Extracted page text data
-- Opening Marker --

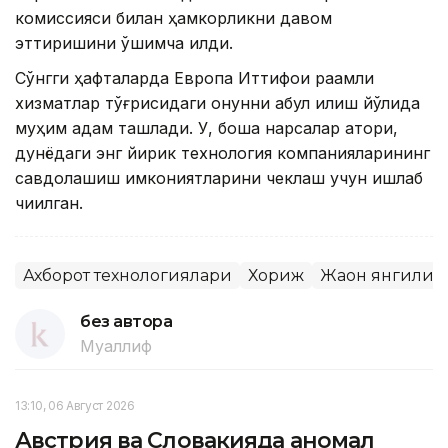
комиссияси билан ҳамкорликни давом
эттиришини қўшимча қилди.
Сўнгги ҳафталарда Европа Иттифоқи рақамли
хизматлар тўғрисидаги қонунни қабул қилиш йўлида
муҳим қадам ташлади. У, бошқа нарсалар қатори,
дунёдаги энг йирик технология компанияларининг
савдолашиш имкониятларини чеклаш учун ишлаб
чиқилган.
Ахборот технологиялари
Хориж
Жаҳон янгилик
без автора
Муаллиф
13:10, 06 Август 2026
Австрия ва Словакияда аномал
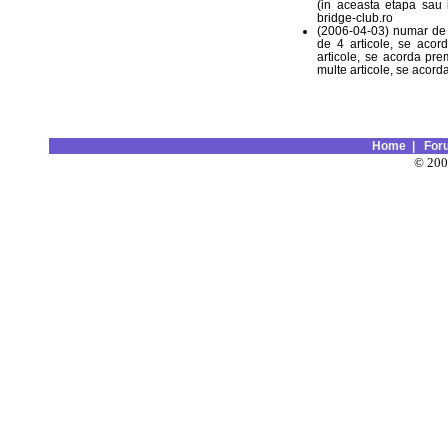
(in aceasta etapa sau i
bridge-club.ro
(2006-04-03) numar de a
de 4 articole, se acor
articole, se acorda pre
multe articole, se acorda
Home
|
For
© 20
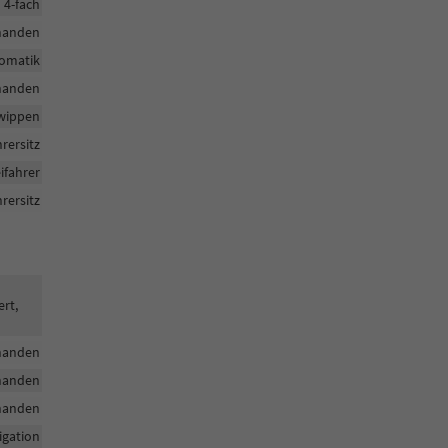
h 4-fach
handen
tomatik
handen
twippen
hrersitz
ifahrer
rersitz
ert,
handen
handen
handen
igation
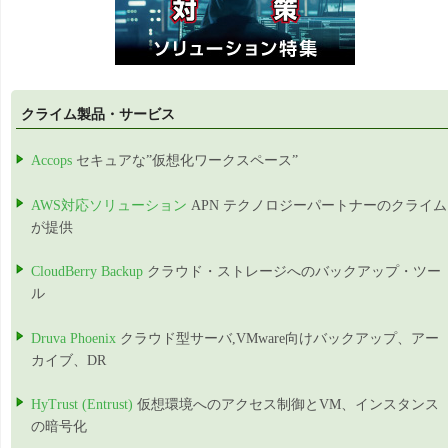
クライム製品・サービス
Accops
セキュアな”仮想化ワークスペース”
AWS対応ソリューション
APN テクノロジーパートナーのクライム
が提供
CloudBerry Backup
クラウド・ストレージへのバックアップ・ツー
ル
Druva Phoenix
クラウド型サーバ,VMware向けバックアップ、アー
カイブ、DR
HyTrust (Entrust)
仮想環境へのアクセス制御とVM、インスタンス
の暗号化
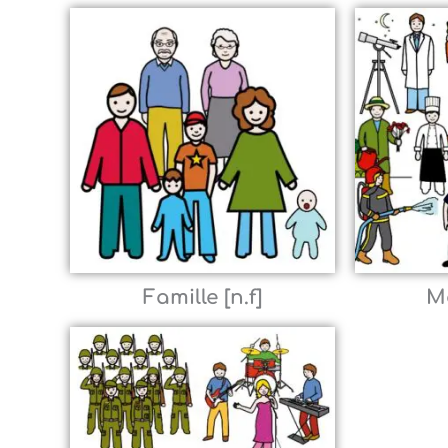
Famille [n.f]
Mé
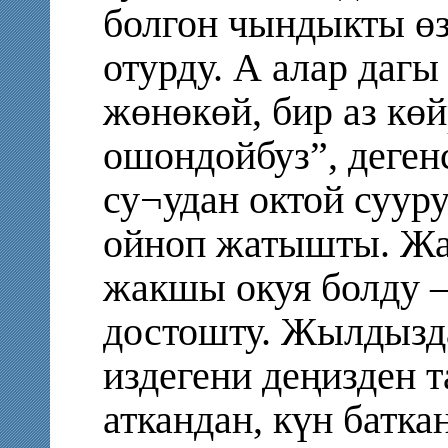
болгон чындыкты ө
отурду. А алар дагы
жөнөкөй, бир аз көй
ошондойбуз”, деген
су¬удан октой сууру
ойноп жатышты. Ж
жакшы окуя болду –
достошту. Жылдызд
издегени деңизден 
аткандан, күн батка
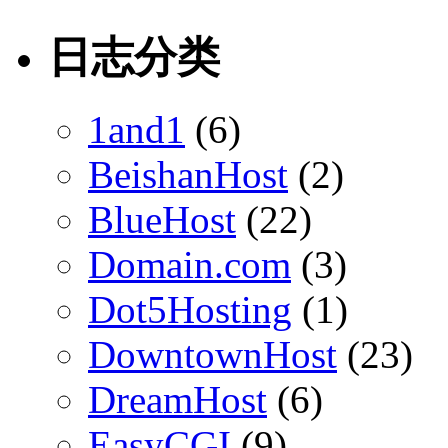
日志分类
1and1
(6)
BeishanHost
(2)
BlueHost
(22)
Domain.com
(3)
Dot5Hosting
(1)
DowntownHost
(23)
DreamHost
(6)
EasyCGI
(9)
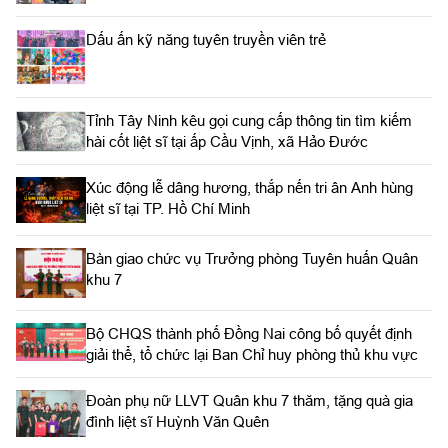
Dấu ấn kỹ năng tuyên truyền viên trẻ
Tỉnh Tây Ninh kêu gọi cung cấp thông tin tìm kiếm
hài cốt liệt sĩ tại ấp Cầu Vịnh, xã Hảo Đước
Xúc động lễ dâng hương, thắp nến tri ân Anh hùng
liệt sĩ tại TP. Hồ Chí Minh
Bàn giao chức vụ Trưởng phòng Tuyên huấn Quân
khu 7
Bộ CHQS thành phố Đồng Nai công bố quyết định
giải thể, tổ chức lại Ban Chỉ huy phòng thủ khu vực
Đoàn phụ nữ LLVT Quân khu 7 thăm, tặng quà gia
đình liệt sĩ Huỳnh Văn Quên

-- Closing Marker --

### Exercise objective
For each line of the data that includes the word "articole", return a copy of it.

### Task response
de 4 articole, se acor
articole, se acorda pre
multe articole, se acorda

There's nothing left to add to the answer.